Red-team hardening: F to C in three iterations¶
The ecological results tell one story; adversarial stress testing tells another. We ran all 8 attacks from the SWARM attack library against the governed Tierra config and iteratively hardened it.
v1: Circuit breaker + collusion detection + tax + reputation decay¶
The initial governed config scored 0.54 (F). Only 3 of 8 attacks were prevented, with 311.5 total damage. Two vulnerabilities flagged:
- CRITICAL: Sybil Attack succeeded with 80 damage — no identity verification meant fake agents operated freely
- HIGH: Reputation Farming succeeded with 37 damage — no audits meant trust-then-exploit went undetected
v2: + sybil detection + random audits¶
Enabling sybil detection (behavioral clustering) and random audits (10% rate) jumped the score to 0.69 (D). The Sybil Attack — previously the most damaging vector — was suppressed. Reputation Farming became the least effective attack. Both vulnerabilities cleared.
v3: + staking¶
Adding staking (10.0 stake requirement) pushed the score to 0.70 (C). Staking creates a skin-in-the-game barrier that directly counters resource extraction attacks.
| Version | Levers added | Score | Grade | Prevented | Damage |
|---|---|---|---|---|---|
| v1 | CB, collusion, tax, rep decay | 0.54 | F | 3/8 | 311.5 |
| v2 | + sybil detection, audits | 0.69 | D | 5/8 | 228.9 |
| v3 | + staking | 0.70 | C | 5/8 | 206.0 |
The pattern is clear: defense-in-depth works. Each lever covers a different attack family. No single lever is sufficient, but layering 6 complementary mechanisms reduced total damage by 34% and eliminated all flagged vulnerabilities.

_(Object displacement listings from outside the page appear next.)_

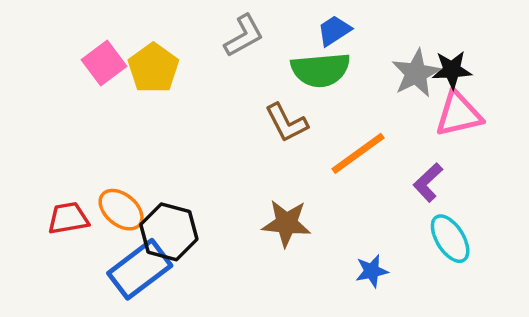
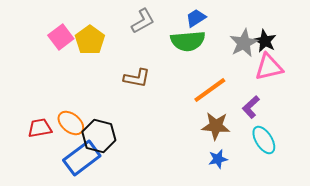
black star: (452, 70) -> (265, 41), turned 30
brown L-shape: (286, 123) -> (137, 78), moved, turned -52
brown star: (286, 223) -> (216, 126), moved

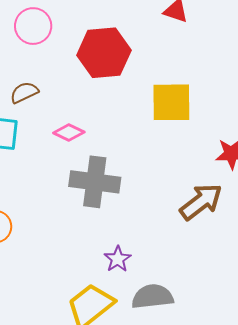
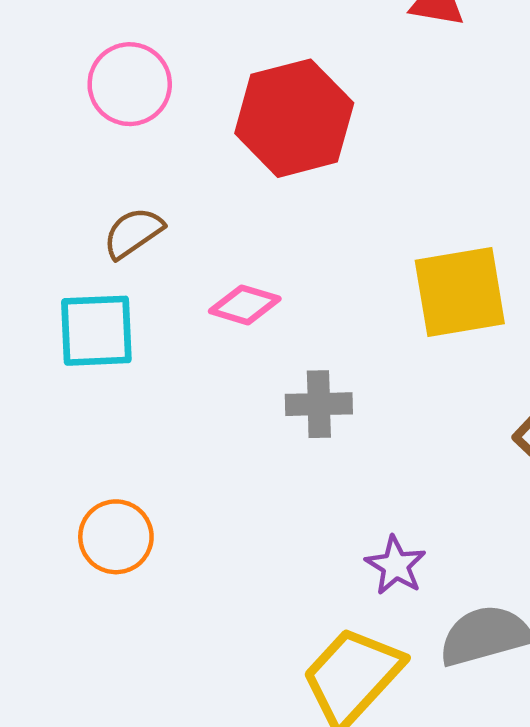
yellow square: (171, 102) -> (460, 292), moved
gray cross: (95, 182) -> (319, 404), size x0.6

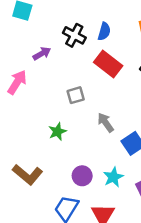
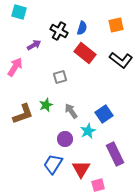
gray arrow: (106, 122) -> (71, 111), moved
brown L-shape: (28, 175) -> (23, 114), moved, turned -60
cyan star: (113, 177) -> (88, 131), moved

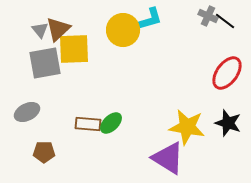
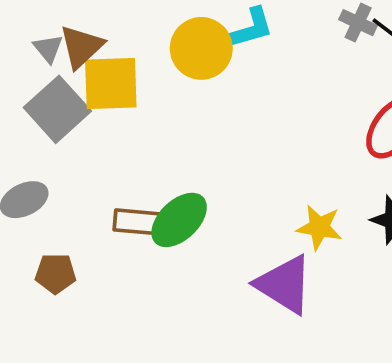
gray square: (45, 63) -> (57, 109), turned -32
green ellipse: (111, 123) -> (179, 220), size x1.4
yellow star: (187, 127) -> (319, 227), size x0.7

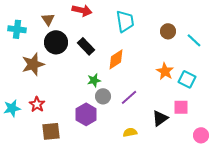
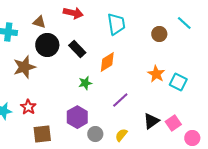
brown triangle: (48, 19) -> (39, 22), turned -40
cyan line: (194, 40) -> (184, 23), moved
gray circle: (103, 96) -> (95, 134), moved
pink square: (181, 107) -> (173, 123), moved, turned -35
yellow semicircle: (130, 132) -> (121, 135), turned -40

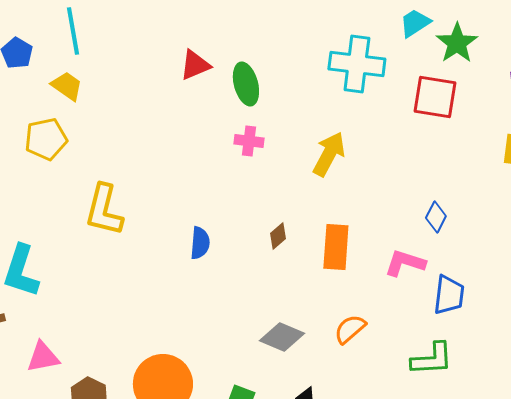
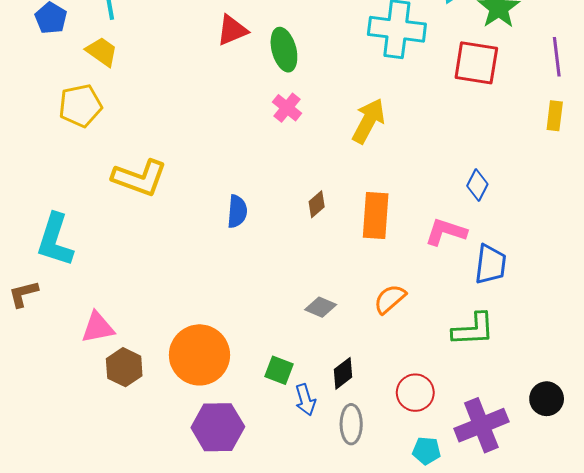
pink cross: (249, 141) -> (287, 108), turned 32
yellow L-shape: (104, 210) -> (139, 178), turned -84
gray diamond: (282, 337) -> (321, 307), size x0.7
pink triangle: (43, 357) -> (98, 327), moved

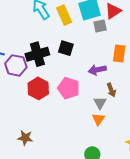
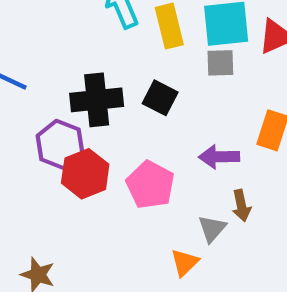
gray square: (100, 26) -> (220, 63), moved
purple hexagon: (16, 65) -> (60, 144), moved
orange triangle: (98, 119) -> (185, 263), moved

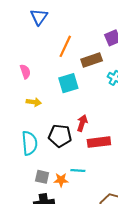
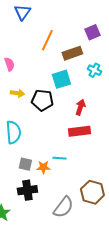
cyan square: (68, 83) -> (61, 79), moved
red arrow: (82, 123) -> (80, 107), moved
black pentagon: (60, 136) -> (42, 100), moved

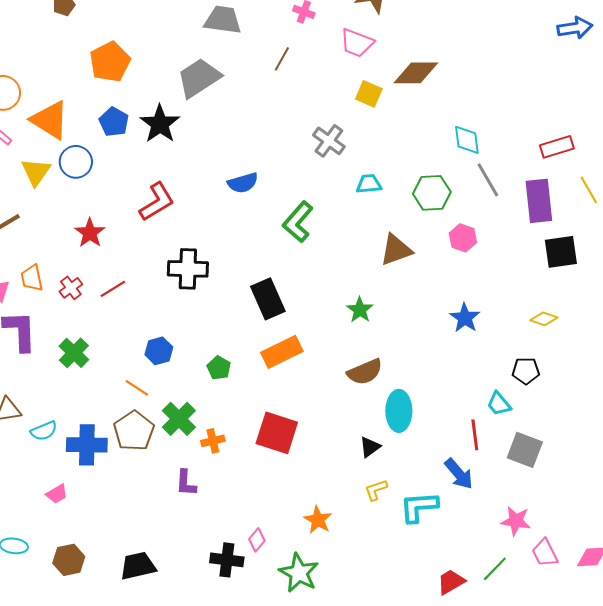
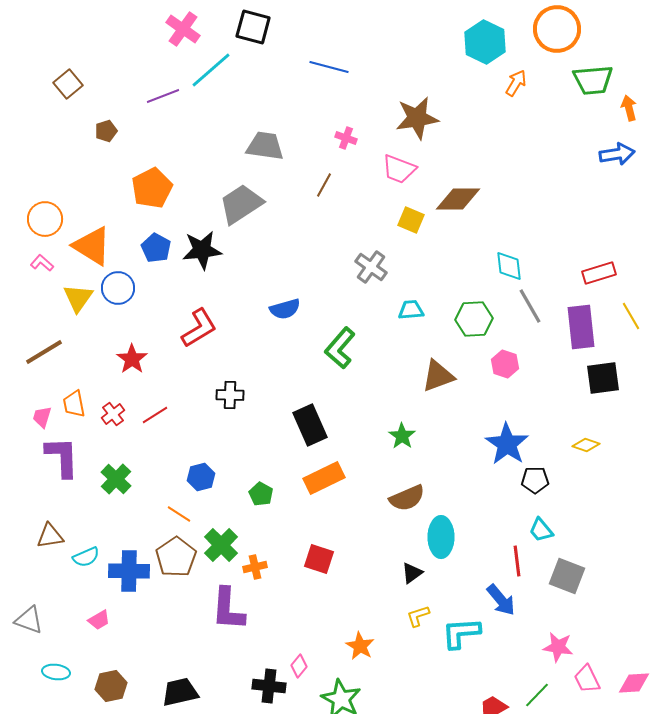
black star: (160, 124) -> (202, 250), turned 30
black cross: (188, 269) -> (230, 395), size x0.7
blue star: (465, 318) -> (507, 444), size x1.4
black pentagon: (526, 371) -> (535, 480), moved
red square: (277, 433) -> (319, 559), size x0.7
purple L-shape: (186, 483) -> (228, 609), size x1.6

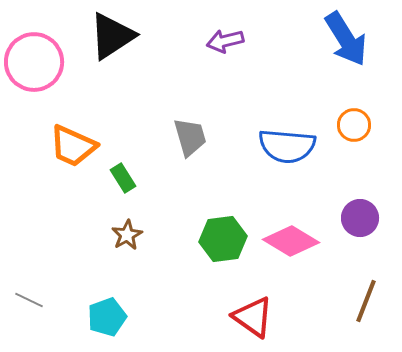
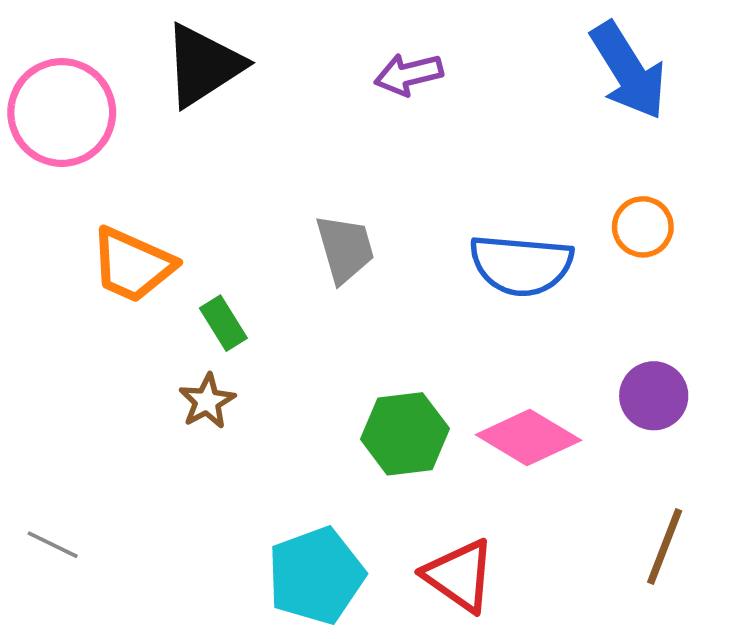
brown star: (127, 235) -> (207, 401), moved
cyan pentagon: (107, 317) -> (316, 576), moved, size x1.4

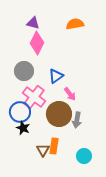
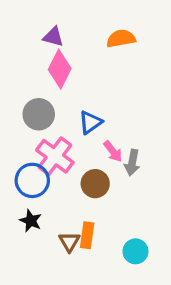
brown circle: (59, 114) -> (95, 184), size x0.7
gray arrow: (77, 120) -> (132, 163), moved
black star: (23, 128) -> (31, 221), moved

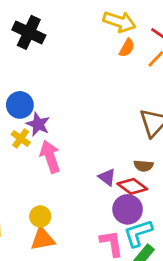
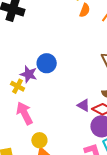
blue circle: (20, 105) -> (47, 63), moved
pink arrow: (50, 157) -> (25, 113), moved

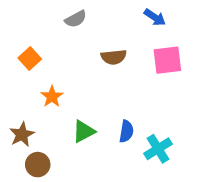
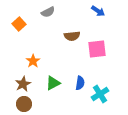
orange square: (30, 59) -> (19, 24), moved
pink square: (167, 60) -> (97, 49), moved
brown star: (22, 135) -> (23, 84), moved

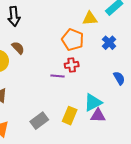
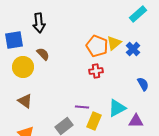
yellow triangle: (90, 18) -> (114, 43), moved, turned -35
purple line: (57, 76) -> (82, 107), moved
purple triangle: (98, 116) -> (136, 121), moved

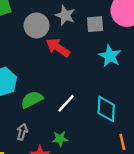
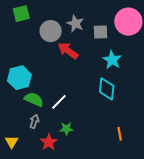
green semicircle: (32, 100) -> (34, 99), moved, turned 48
white line: (66, 103) -> (59, 102), moved
cyan diamond: (106, 109) -> (107, 89), moved

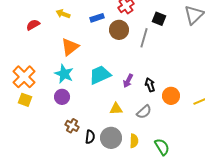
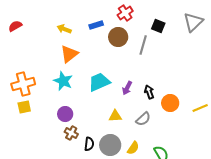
yellow arrow: (63, 14) -> (64, 29), moved
red semicircle: (33, 25) -> (15, 26), moved
orange cross: (24, 77) -> (23, 84), turned 30
purple circle: (62, 97) -> (65, 114), moved
yellow square: (25, 100) -> (24, 107), turned -32
yellow semicircle: (134, 141) -> (133, 148), turned 32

The remaining 3 successful attacks (Resource Drain, Timing Attack, Governance Gaming) succeed at reduced damage levels. Pushing beyond C grade likely requires adaptive governance — automatically tuning thresholds based on observed attack patterns rather than static configuration.
What's next¶
- Adaptive governance: Wire the governed variant into the adaptive governance controller so levers auto-tune based on observed attack patterns, diversity, and toxicity.
- Environmental perturbation: Add resource shocks or niche specialization to create conditions where speciation can emerge, then measure whether the diversity-preserving reaper actually prevents species extinction.
- Longer horizons: Run 200+ epochs to test whether the diversity advantage compounds or plateaus.
Disclaimer: This post uses financial market concepts as analogies for AI safety research. Nothing here constitutes financial advice, investment recommendations, or endorsement of any trading strategy.